Which VPN has been court-tested?

Short answer

Three major VPNs have been court-tested with their no-logs claims surviving. Private Internet Access (PIA) had no data to hand over to US courts in 2016 and 2018. ExpressVPN had no data when Turkish authorities seized servers in 2017. Mullvad had no data when Swedish police raided their office in 2023.

Court-tested is the strongest privacy guarantee available, but it's bounded — a provider can change its architecture after a successful test. Each case is point-in-time evidence, not perpetual proof.

PIA — United States, 2016 and 2018

In 2016, the FBI subpoenaed Private Internet Access for records related to a hoax bomb threat investigation. PIA produced no logs because none existed. The case proceeded without VPN-derived evidence.

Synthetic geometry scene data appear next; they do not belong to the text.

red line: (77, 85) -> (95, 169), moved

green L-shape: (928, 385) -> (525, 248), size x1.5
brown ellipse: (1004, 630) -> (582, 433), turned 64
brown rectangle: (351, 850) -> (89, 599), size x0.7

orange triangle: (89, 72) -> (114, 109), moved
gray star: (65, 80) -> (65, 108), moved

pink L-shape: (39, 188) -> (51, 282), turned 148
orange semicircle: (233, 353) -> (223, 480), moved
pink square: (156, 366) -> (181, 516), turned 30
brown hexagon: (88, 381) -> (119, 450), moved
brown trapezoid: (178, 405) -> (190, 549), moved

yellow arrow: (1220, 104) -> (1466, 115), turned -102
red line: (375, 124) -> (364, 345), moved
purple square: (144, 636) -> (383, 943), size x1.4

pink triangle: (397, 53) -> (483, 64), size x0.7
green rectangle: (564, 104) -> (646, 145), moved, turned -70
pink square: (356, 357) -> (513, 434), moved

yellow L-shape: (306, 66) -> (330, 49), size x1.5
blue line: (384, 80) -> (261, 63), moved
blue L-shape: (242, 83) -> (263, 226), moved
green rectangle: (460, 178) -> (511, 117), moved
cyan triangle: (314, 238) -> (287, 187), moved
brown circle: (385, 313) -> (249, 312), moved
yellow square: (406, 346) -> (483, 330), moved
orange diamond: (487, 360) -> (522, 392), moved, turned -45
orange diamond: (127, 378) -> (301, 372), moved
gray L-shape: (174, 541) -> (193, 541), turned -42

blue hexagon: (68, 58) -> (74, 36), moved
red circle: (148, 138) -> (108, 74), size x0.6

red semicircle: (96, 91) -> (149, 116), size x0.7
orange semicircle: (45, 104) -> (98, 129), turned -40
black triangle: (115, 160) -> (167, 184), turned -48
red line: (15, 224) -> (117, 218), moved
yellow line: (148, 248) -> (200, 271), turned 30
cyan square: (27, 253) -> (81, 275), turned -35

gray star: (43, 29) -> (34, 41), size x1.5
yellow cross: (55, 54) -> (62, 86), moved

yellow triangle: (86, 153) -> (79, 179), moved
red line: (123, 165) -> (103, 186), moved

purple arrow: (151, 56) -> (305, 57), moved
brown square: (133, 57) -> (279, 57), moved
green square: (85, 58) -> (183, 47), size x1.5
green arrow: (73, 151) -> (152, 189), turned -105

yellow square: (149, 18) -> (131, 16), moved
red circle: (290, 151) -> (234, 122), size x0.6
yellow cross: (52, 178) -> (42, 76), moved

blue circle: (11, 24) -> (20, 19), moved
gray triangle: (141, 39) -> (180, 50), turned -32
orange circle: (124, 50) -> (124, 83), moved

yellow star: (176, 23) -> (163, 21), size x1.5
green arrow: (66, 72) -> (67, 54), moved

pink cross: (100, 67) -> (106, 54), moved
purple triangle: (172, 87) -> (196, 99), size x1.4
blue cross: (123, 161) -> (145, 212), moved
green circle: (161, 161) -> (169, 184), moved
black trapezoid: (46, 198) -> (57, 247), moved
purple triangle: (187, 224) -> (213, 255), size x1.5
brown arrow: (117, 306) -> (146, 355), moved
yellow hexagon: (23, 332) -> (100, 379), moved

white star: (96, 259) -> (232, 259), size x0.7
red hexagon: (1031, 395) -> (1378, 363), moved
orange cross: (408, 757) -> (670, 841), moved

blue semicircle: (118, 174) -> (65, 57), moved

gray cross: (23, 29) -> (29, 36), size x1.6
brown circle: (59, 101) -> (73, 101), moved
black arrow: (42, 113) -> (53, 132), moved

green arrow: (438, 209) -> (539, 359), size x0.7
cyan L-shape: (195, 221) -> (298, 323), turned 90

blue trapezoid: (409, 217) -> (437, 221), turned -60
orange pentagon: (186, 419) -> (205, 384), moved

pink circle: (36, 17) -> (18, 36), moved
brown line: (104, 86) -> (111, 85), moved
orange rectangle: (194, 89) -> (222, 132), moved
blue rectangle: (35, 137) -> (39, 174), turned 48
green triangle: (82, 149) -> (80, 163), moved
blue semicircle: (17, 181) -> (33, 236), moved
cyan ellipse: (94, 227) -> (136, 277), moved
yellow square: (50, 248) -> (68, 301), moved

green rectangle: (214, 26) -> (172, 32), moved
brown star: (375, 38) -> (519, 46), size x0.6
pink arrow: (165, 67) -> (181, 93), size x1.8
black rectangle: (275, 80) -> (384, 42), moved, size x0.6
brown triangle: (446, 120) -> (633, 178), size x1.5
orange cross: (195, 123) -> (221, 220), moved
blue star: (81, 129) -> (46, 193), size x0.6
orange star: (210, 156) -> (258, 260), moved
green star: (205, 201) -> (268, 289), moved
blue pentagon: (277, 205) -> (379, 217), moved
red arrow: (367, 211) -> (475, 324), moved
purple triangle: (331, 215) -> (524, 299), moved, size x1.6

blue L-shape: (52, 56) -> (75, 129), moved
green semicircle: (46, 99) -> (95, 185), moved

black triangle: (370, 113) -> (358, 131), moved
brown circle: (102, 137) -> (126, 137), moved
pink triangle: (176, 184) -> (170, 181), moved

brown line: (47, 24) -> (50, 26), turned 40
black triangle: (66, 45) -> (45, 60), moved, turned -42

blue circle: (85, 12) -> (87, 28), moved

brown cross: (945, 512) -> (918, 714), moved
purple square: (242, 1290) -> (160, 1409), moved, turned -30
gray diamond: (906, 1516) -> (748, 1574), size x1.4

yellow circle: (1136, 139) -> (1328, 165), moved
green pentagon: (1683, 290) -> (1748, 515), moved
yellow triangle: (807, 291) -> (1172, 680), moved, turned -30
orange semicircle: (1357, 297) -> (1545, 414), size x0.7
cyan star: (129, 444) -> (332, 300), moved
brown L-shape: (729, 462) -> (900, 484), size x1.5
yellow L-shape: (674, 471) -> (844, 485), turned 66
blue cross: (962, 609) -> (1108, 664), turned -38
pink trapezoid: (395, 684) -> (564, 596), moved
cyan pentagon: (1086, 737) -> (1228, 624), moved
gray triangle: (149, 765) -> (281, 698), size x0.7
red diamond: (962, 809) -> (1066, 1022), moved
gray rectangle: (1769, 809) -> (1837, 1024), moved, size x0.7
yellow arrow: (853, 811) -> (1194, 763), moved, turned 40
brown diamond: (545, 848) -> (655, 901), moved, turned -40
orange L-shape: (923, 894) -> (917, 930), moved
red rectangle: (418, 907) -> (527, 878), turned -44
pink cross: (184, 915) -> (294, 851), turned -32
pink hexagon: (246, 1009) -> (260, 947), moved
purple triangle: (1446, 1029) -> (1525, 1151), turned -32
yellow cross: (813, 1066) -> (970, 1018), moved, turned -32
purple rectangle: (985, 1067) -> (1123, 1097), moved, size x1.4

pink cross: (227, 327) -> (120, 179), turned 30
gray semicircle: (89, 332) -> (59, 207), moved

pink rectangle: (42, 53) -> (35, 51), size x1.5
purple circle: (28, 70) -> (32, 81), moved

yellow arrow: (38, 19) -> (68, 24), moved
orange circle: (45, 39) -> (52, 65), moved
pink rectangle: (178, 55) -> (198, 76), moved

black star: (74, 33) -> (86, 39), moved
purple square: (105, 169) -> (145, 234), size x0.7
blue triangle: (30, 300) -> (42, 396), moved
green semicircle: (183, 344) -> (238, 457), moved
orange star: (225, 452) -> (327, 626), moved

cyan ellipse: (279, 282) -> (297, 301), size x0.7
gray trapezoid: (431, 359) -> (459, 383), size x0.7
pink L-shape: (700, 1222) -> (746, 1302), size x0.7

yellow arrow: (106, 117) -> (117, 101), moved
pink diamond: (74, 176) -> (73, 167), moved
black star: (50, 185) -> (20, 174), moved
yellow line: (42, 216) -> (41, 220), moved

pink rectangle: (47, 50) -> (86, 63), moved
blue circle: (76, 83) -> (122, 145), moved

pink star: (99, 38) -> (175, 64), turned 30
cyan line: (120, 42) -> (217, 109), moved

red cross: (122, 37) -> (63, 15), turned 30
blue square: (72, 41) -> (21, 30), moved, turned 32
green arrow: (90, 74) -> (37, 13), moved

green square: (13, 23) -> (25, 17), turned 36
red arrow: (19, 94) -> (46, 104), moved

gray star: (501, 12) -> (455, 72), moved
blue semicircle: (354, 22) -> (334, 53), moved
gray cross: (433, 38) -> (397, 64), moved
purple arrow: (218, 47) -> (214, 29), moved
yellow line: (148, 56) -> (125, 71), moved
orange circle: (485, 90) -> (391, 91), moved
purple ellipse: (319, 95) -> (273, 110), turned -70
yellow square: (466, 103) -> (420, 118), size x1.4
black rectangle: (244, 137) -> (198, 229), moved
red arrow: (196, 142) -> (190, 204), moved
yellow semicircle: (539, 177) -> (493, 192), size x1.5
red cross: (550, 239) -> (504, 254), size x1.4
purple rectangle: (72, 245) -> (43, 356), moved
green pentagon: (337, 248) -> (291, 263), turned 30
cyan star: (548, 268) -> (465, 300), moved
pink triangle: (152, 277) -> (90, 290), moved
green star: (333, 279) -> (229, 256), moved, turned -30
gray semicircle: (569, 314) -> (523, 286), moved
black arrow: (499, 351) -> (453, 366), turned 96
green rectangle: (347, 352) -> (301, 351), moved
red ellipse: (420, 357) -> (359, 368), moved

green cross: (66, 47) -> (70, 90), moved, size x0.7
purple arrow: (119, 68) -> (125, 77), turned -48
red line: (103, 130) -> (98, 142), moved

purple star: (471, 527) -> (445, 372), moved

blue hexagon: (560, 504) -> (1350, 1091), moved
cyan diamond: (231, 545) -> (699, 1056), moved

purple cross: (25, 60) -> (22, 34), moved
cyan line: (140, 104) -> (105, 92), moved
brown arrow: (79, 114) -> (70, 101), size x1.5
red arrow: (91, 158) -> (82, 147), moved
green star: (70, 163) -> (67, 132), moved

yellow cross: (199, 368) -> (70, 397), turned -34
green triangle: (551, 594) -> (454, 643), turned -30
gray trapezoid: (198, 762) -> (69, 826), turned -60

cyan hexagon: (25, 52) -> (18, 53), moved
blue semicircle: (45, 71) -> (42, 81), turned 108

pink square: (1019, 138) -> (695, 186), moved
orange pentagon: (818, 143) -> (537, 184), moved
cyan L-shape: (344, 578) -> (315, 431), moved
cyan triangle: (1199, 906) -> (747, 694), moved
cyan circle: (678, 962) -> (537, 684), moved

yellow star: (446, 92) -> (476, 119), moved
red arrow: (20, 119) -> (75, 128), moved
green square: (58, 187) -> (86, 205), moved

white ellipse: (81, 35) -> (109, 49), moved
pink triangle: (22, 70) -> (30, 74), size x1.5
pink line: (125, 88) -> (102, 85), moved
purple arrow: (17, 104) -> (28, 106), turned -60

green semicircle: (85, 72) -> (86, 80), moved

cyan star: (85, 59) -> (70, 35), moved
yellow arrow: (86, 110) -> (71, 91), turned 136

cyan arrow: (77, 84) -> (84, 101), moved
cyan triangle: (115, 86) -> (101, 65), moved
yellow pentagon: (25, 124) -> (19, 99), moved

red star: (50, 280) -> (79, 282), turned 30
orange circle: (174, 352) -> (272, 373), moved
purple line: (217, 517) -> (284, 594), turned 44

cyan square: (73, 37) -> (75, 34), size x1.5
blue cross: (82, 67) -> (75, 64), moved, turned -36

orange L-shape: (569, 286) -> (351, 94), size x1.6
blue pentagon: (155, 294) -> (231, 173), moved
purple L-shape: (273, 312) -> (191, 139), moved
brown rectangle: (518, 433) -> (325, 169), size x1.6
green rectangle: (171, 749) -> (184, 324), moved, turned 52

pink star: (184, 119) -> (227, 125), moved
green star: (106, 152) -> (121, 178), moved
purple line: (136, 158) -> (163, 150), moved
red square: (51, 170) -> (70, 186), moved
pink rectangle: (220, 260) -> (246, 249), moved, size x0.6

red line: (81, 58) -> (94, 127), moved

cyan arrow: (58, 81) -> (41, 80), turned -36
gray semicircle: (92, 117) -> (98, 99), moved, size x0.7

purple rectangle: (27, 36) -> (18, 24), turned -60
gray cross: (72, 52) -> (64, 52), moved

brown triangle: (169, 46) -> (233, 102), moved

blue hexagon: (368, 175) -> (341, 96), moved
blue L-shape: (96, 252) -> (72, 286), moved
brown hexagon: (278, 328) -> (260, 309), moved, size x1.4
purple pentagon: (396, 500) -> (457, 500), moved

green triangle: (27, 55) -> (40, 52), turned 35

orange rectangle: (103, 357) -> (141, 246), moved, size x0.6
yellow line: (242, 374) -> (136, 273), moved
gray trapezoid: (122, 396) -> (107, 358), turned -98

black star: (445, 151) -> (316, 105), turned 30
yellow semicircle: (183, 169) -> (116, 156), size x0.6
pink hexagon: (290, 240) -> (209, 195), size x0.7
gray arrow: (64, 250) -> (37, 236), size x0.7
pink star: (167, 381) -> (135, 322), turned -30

In 2018, a similar subpoena returned the same result. Two independent confirmations in two years that the architecture was real.

ExpressVPN — Turkey, 2017

Turkish authorities physically seized ExpressVPN servers in Istanbul during the investigation into the assassination of Russian ambassador Andrey Karlov. The seized servers contained no user-identifying data. Turkish prosecutors confirmed publicly that ExpressVPN's no-logs claim held up.

Mullvad — Sweden, 2023

In April 2023, Swedish police raided Mullvad's Gothenburg office under a search warrant. Mullvad's CEO documented the raid in a public blog post the same day. Police left without user data because the architecture stores none.

Mullvad is the most recent and most public court-tested case. It is also the strongest, because it happened in 2023 with current infrastructure — the others are older.